* **What is expected**: Please find how many lines of the data contain the string "指定给联系人", and respond with that number only.

* **Input**:
##########
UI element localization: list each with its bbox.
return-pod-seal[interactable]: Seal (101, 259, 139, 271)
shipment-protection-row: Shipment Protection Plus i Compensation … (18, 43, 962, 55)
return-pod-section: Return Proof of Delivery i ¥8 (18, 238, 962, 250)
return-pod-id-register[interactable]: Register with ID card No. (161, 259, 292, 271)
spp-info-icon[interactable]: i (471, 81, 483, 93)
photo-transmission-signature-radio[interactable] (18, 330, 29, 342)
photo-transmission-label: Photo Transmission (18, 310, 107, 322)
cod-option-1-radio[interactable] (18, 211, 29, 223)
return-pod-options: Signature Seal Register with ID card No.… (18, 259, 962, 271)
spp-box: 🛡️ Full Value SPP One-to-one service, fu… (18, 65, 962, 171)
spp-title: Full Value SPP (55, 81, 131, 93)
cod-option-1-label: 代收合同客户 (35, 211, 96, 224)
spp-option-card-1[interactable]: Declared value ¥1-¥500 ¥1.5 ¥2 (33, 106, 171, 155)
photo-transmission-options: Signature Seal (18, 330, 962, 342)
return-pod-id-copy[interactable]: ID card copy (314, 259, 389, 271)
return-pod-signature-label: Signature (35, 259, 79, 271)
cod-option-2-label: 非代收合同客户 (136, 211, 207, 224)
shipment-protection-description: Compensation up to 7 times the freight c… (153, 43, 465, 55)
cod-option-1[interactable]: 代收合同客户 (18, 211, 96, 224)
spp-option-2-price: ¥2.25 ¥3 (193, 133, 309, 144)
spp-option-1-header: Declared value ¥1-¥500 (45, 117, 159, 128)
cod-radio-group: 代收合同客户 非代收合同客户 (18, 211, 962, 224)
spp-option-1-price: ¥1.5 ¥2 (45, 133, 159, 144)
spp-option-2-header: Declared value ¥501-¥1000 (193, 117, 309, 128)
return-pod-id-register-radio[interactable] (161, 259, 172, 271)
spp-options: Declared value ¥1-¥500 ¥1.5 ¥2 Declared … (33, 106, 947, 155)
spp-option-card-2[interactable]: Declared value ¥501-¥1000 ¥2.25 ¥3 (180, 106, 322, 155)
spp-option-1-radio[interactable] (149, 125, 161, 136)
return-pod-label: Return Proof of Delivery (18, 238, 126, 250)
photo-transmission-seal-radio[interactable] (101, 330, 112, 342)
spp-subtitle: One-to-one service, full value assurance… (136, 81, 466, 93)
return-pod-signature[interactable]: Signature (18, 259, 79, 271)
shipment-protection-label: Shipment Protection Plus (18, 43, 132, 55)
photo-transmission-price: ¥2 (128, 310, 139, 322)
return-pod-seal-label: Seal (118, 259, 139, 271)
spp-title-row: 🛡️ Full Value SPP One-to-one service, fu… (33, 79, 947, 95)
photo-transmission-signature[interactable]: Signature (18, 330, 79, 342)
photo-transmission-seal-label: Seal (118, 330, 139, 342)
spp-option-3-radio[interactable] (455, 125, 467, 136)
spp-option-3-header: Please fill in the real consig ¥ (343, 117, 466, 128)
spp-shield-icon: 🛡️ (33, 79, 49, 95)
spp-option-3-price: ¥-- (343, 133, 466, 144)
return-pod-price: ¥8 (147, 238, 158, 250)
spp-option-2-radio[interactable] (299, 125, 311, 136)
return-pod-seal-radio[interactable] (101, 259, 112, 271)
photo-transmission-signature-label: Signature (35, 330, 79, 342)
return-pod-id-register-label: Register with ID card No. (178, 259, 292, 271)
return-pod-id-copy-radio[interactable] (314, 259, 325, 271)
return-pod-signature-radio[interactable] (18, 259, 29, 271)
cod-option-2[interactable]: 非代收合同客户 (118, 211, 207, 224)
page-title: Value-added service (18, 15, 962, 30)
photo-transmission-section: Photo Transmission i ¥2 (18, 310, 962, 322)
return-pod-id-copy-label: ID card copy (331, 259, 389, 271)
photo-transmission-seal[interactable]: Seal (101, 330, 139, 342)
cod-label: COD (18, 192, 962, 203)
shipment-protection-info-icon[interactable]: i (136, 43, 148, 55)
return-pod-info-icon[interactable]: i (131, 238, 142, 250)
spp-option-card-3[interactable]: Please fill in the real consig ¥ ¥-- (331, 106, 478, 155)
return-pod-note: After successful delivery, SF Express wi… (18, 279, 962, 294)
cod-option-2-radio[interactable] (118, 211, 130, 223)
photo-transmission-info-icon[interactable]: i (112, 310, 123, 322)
##########
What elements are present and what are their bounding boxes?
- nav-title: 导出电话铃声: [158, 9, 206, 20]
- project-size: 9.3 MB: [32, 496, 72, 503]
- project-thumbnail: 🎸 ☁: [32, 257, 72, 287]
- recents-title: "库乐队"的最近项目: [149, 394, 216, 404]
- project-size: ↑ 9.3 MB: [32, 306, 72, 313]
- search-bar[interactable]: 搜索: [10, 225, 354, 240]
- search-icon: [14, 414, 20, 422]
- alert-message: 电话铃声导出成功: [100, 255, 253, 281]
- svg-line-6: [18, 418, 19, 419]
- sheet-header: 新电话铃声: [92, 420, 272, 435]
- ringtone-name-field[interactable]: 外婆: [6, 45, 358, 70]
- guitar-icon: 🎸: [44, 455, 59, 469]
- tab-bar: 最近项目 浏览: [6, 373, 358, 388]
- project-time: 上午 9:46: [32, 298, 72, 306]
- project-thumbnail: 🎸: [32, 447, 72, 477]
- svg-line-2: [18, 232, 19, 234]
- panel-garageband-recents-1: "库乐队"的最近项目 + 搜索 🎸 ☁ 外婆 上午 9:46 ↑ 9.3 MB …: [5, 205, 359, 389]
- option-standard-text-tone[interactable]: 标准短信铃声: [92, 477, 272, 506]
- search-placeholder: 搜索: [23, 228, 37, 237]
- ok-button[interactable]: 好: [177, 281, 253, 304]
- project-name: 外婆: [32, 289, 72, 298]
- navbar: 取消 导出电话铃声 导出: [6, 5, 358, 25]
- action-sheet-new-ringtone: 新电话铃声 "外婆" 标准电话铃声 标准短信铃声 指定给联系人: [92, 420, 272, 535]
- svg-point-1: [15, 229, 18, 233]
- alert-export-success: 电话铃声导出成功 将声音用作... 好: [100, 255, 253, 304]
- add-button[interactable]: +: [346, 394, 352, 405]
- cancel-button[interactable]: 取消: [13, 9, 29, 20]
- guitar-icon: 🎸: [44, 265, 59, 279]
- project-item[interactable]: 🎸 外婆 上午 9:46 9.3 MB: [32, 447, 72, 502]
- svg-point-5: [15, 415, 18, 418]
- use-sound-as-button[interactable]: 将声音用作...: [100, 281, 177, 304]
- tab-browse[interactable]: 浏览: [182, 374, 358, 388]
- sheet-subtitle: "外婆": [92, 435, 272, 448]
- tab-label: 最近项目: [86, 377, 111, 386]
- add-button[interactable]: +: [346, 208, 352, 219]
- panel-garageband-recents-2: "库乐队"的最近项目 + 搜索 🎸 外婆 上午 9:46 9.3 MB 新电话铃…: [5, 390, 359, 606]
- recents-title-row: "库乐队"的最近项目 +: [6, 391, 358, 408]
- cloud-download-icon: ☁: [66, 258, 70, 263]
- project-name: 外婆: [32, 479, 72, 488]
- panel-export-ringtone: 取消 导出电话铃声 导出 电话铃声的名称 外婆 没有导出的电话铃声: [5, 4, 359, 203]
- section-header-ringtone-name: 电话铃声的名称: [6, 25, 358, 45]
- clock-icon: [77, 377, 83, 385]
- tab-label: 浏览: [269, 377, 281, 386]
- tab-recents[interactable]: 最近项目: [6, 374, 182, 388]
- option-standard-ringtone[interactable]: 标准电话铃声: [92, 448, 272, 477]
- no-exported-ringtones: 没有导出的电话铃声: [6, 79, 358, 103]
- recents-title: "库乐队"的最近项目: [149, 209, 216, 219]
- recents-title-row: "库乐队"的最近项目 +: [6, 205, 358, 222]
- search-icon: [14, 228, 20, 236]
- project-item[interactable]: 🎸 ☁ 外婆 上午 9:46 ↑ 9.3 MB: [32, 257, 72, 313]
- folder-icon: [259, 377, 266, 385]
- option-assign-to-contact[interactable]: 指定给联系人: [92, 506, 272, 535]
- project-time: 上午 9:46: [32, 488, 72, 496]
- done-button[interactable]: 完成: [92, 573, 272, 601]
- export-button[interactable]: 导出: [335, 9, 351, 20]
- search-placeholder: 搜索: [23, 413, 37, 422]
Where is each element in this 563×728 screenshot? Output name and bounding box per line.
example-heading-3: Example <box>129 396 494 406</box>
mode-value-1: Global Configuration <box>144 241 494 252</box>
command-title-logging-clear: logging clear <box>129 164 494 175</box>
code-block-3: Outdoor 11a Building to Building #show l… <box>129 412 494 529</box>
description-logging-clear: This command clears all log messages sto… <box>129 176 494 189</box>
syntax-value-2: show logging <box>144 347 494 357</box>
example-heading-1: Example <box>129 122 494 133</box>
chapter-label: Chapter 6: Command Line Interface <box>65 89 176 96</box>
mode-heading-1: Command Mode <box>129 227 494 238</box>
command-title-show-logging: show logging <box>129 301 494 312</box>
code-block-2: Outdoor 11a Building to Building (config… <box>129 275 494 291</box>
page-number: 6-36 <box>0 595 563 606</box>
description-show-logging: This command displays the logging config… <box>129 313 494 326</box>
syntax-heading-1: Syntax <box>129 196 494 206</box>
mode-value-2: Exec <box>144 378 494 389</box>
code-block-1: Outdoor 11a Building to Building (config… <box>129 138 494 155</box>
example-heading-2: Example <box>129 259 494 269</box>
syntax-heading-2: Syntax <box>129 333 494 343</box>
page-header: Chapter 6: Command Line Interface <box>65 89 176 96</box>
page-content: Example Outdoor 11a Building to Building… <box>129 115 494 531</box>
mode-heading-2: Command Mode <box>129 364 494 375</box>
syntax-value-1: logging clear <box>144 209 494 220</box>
##########
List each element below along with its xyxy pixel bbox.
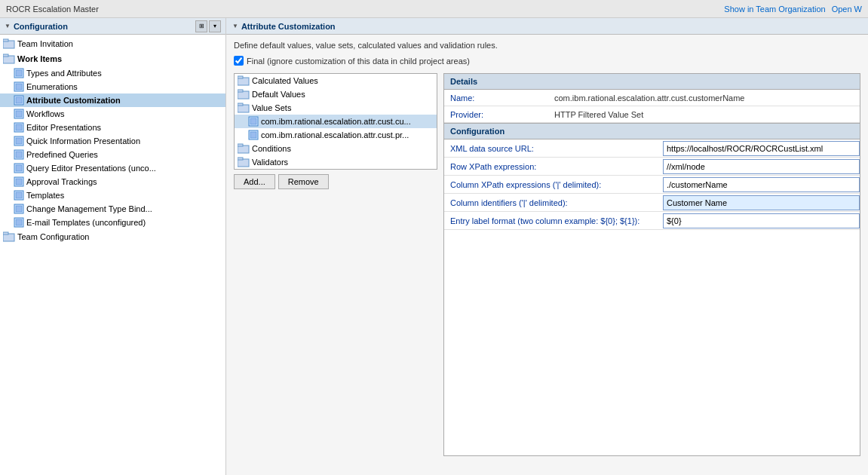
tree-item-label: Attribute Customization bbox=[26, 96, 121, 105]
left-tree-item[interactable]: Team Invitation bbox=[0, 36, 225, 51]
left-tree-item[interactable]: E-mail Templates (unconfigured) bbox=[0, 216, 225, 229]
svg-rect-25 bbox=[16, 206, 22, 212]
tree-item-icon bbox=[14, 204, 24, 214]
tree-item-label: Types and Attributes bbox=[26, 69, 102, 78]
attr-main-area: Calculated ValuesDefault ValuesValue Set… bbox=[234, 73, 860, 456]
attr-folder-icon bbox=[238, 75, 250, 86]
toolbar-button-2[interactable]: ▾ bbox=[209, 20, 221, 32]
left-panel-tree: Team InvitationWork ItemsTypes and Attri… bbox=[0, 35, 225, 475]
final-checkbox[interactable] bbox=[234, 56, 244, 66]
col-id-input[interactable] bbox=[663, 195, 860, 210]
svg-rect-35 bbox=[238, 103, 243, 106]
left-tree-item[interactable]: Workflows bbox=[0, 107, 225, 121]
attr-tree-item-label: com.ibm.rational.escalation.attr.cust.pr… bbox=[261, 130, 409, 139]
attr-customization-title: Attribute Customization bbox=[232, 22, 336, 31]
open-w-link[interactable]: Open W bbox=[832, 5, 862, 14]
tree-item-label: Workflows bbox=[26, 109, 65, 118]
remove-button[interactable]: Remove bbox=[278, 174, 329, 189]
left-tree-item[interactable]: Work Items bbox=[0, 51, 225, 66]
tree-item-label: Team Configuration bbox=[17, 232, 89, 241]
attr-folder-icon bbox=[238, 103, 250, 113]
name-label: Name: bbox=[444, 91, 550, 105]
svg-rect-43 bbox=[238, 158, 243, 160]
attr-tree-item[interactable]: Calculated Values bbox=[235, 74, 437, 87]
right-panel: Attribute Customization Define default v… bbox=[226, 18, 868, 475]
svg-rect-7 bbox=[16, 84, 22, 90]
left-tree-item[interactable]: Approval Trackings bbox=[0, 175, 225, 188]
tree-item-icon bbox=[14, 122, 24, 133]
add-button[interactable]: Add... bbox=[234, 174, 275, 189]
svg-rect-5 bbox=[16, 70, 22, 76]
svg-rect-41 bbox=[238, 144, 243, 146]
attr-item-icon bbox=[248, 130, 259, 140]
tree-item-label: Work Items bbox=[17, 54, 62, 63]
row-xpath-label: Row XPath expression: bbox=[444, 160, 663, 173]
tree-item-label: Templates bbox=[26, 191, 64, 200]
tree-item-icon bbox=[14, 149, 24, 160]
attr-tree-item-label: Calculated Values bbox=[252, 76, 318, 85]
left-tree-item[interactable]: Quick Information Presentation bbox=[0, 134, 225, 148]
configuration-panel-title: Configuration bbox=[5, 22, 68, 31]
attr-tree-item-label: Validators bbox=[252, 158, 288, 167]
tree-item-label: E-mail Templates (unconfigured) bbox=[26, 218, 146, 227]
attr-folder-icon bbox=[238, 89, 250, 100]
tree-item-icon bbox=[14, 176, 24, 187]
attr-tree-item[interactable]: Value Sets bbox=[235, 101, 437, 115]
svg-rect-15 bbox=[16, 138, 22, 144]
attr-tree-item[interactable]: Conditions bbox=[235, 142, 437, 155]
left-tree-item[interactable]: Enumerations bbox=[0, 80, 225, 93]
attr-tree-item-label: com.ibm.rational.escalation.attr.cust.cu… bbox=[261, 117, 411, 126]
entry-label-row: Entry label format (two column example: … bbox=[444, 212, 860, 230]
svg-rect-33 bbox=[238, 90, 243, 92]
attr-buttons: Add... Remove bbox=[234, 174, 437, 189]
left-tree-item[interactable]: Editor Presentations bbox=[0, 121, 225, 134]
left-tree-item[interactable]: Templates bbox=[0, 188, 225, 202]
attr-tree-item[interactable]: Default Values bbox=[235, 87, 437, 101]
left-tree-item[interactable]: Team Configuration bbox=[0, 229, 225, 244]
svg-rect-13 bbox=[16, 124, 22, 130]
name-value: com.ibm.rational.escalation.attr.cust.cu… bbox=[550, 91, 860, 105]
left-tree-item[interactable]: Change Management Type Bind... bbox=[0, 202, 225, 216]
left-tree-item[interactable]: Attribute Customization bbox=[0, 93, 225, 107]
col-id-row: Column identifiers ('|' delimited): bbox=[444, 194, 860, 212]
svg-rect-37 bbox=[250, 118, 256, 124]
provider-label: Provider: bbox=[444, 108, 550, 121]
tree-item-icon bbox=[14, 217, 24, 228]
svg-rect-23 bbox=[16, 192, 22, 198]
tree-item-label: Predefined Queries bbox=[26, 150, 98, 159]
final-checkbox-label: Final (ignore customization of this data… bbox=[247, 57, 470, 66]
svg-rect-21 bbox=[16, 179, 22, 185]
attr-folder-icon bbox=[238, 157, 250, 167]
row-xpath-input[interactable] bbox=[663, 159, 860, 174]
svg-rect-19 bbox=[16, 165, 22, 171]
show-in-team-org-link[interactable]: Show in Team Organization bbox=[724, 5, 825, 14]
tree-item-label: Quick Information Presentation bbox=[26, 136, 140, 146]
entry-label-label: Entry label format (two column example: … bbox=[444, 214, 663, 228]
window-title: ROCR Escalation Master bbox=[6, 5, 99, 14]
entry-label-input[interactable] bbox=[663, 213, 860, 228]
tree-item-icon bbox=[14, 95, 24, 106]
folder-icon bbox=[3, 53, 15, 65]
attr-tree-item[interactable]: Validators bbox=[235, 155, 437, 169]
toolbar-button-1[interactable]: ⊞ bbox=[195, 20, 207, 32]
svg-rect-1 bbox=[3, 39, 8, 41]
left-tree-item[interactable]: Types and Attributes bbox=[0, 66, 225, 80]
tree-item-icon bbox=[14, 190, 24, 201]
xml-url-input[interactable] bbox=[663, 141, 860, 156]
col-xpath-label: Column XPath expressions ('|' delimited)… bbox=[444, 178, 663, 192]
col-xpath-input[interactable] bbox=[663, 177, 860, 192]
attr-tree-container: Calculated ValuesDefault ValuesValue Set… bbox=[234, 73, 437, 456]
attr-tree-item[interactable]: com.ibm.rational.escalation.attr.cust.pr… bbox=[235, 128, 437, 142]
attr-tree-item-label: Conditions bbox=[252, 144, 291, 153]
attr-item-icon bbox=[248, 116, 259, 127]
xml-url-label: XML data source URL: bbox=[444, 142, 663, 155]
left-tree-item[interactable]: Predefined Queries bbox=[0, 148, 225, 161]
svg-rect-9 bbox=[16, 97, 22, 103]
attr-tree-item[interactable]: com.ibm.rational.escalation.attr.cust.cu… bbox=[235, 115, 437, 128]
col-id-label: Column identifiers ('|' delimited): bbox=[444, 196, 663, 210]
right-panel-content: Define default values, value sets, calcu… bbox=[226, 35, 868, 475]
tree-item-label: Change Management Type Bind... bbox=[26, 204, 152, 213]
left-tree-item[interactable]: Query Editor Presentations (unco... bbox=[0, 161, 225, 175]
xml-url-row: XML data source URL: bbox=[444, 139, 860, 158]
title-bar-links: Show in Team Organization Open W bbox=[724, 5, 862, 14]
##########
* **Exercise output**: 2